Il mese di gennaio è stato piuttosto brutale per i mercati azionari. Negli Stati Uniti, la Federal Reserve ha decisamente virato verso una postura monetaria aggressiva per piegare non solo l’inflazione corrente ma le aspettative.

Jay Powell e i suoi colleghi non escludono un aumento dei tassi di mezzo punto percentuale a marzo. Un tempo mosse di questa dimensione erano del tutto normali ma lustri di interventi straordinari delle banche centrali li hanno resi una rarità.

I mercati sono preoccupati per l’eventualità che la Fed possa, già da marzo, ridurre il proprio bilancio vendendo sul mercato i titoli del Tesoro e le obbligazioni ipotecarie anziché limitarsi a non rinnovare i titoli che scadono. Nel 2018 questa policy creò problemi ai mercati e a Donald Trump, che mise Powell nel mirino delle sue reprimende.

La pressione inflazionistica sta spingendo verso la povertà un numero crescente di americani, con buona pace della narrazione sul recupero salariale dei lavoratori più poveri. Le nuove misure di stimolo di Biden sono impantanate nel campo Democratico, col braccio di ferro tra progressisti e conservatori fiscali. L’assegno di 300 dollari mensili per i figli minori, che Biden voleva prorogare col nuovo pacchetto, è scaduto nel peggior momento possibile. La pandemia ci ha messo il carico, con le quarantene e le infezioni soprattutto per i lavoratori costretti a prestare la propria opera in presenza.

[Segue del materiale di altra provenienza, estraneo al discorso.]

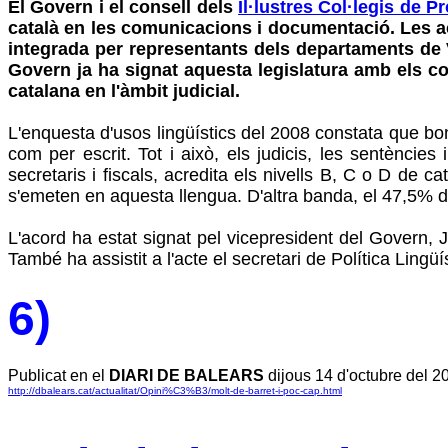
El Govern i el consell dels
Il·lustres Col·legis de 
català en les comunicacions i documentació. Les a
integrada per representants dels departaments de V
Govern ja ha signat aquesta legislatura amb els col·
catalana en l'àmbit judicial.
L'enquesta d'usos lingüístics del 2008 constata que bon
com per escrit. Tot i això, els judicis, les sentèncie
secretaris i fiscals, acredita els nivells B, C o D de 
s'emeten en aquesta llengua. D'altra banda, el 47,5% d
L'acord ha estat signat pel vicepresident del Govern, J
També ha assistit a l'acte el secretari de Política Lingü
6)
Publicat en el
DIARI DE BALEARS
dijous 14 d'octubre del 2
http://dbalears.cat/actualitat/Opini%C3%B3/molt-de-barret-i-poc-cap.html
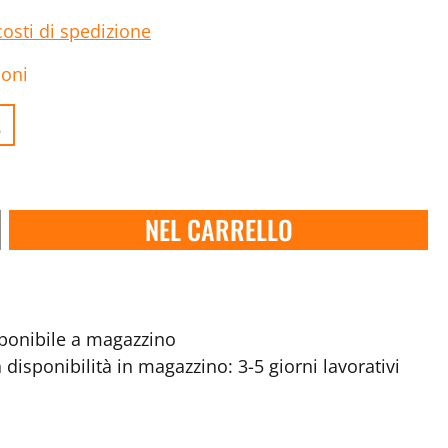
costi di spedizione
ioni
.
NEL CARRELLO
onibile a magazzino
disponibilità in magazzino: 3-5 giorni lavorativi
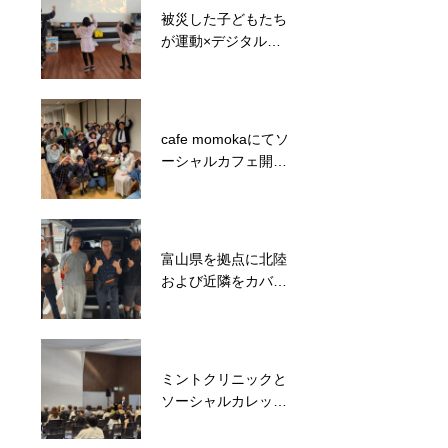
被災した子どもたち
被災地支援のご縁と
が運動×デジタルコ
経験を活かして地域
ンテンツを楽しめる
ボランティアと子ど
居場所を設置
も食堂を毎週開催
cafe momokaにてソ
被災地と支援者をマ
ーシャルカフェ開催
ッチング！滑川市長
しました！
や議長も一緒に能登
町松波で炊出しを実
施
富山県を拠点に北陸
能登半島地震発災後
および近隣をカバー
8分で避難施設メリ
する被災地支援団体
カを開錠！約500名
として体制構築
の被災者を受入
ミントクリニックと
東日本大震災で親を
ソーシャルカレッ
亡くした子ども達の
ジ！どうぶつ占い弦
支援からスタート！
本將裕氏による講演
ばいにゃこサンタク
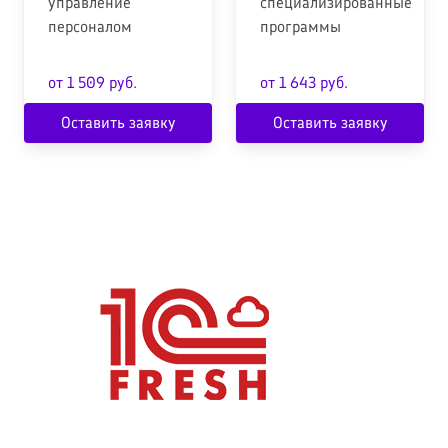
управление
специализированные
персоналом
программы
от 1 509 руб.
от 1 643 руб.
Оставить заявку
Оставить заявку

Questa inflazione appare di difficile gestione, essendo il combinato disposto di persistenti criticità dal lato dell’offerta e di stimoli di domanda. Se la stretta monetaria servirà a contenere la seconda, la presenza di colli di bottiglia, anche geopolitici, nelle catene di fornitura rischia di rendere persistenti le pressioni sui prezzi e fuorviare l’azione della banca centrale, inducendola a sbagliare per eccesso di stretta monetaria.

Difficile sfuggire all’impressione che la Fed abbia commesso un serio errore che rischia di minarne la credibilità futura.

Whatever it takes

La gravità della crisi pandemica ha portato a elaborare la teoria del “debito buono”, una sorta di whatever it takes della politica fiscale. Non è un caso che a lanciare in modo “programmatico” questo precetto sia stato Mario Draghi. A tutti è apparso subito evidente che non sarebbe stato possibile agire diversamente.

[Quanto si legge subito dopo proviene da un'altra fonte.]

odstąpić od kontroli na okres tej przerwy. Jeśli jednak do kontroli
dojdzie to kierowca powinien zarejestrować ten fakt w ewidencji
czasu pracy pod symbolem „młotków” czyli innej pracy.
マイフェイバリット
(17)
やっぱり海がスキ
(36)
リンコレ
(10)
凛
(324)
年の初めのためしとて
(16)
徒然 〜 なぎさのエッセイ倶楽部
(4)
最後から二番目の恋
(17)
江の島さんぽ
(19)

A pochi è invece apparso chiaro che la portata degli stimoli sarebbe rapidamente andata fuori controllo per esigenze di gestione del consenso politico e delle constituency dei partiti. Il risultato pratico è stato un diluvio di sostegni, deficit e debito, indiscriminati. Chi si sarebbe preso la responsabilità politica di dire a una categoria “no, tu no?”.

Lo stesso Draghi avrebbe poi direttamente sperimentato, dalla guida del governo italiano, lo iato tra la teoria del debito buono perché selettivo e di quello buono solo perché debito.

La capacità di intervenire chirurgicamente con sussidi mirati si è rivelata una perfetta fallacia, allo stesso modo in cui i beneficiari formali dei sostegni erano differenti da quelli sostanziali.

Quante aziende hanno preso prestiti pandemici che sono andati a ristrutturare la loro esposizione bancaria, beneficiando quindi in ultima istanza i creditori?

Soprattutto, siamo un po’ tutti rimasti vittime del miraggio di tassi indefinitamente bassi, quindi in grado di reggere alti carichi di deficit. Sembrava che le leggi economiche fossero state sospese o riscritte. Un moto perpetuo in cui gli stati fanno deficit e le banche centrali li accomodano.

E forse sarebbe andata davvero così, se non si fossero messi di traverso i colli di bottiglia delle catene di approvvigionamento, che hanno incontrato il vigore della domanda spinta dai sussidi.

Ora ci troviamo con un’inflazione aggressiva, anche da questo lato dell’Atlantico malgrado in molti ci affanniamo a motivare razionalmente il contrario, con conseguente distruzione della domanda e nuove richieste di deficit aggiuntivo a sostegno. Un altro tipo di moto perpetuo, decisamente vizioso.